Pandesic Calls It Quits



The Web's business-to-consumer slump has claimed a high-profile victim. Pandesic LLC, a joint venture formed in 1997 by Intel and SAP to provide E-commerce support for B-to-C E-retailers, said today it would cease operations. The company cited lower-than-expected demand in the B-to-C market and said that it could not foresee a timely road to profitability.

A Pandesic spokeswoman says the company will no longer take new customers but will work with its more than 100 existing customers in finding and transitioning to a new E-commerce vendor. She says SAP will work closely with Pandesic to determine whether the former has an appropriate alternative for Pandesic's customers.

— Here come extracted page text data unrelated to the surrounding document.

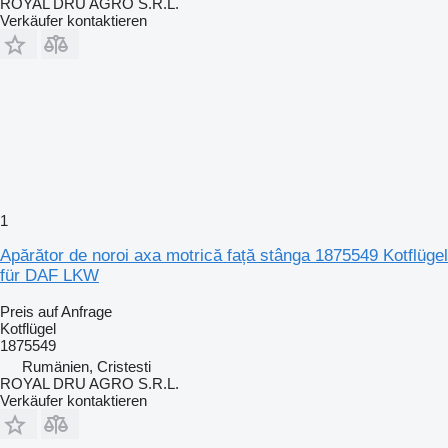
ROYAL DRU AGRO S.R.L.
Verkäufer kontaktieren
1
Apărător de noroi axa motrică față stânga 1875549 Kotflügel
für DAF LKW
Preis auf Anfrage
Kotflügel
1875549
Rumänien, Cristesti
ROYAL DRU AGRO S.R.L.
Verkäufer kontaktieren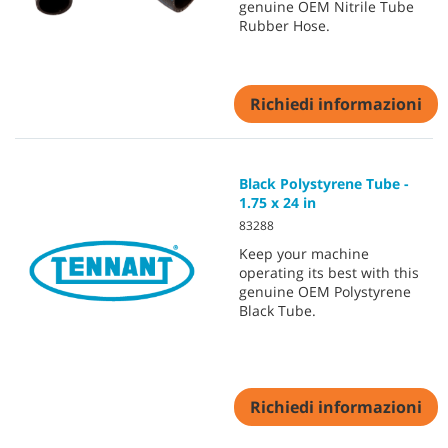
genuine OEM Nitrile Tube
Rubber Hose.
Richiedi informazioni
Black Polystyrene Tube -
1.75 x 24 in
83288
Keep your machine
operating its best with this
genuine OEM Polystyrene
Black Tube.
Richiedi informazioni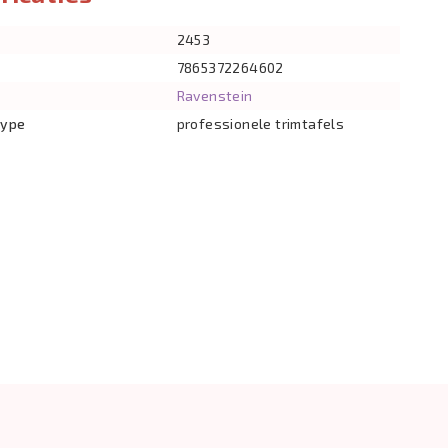
2453
7865372264602
Ravenstein
type
professionele trimtafels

Pandesic's 400 employees, located in offices in New York, Miami, London, Tokyo, San Francisco, and Folsom and Sunnyvale, Calif., will receive severance packages and assistance in finding new positions. Executive VP Catherine Yetts has taken over as interim CEO in the wake of the resignations of CEO Harold Hughes Jr. and president Pete Wolcott.

An Intel spokesman says that while the company was disappointed that Pandesic couldn't achieve profitability, he wouldn't rule out Intel's taking another crack at the B-to-C E-commerce market. "We're certainly not averse to trying new business ventures," he says.

Chris Selland, VP of E-business strategies for the Yankee Group, wasn't surprised by the Pandesic announcement. Selland says E-commerce vendors that focus on transactions--such as Pandesic and its competitor Open Market Inc.--are at a serious disadvantage. "That's not where the value is," he says. "It's all about customer relationships."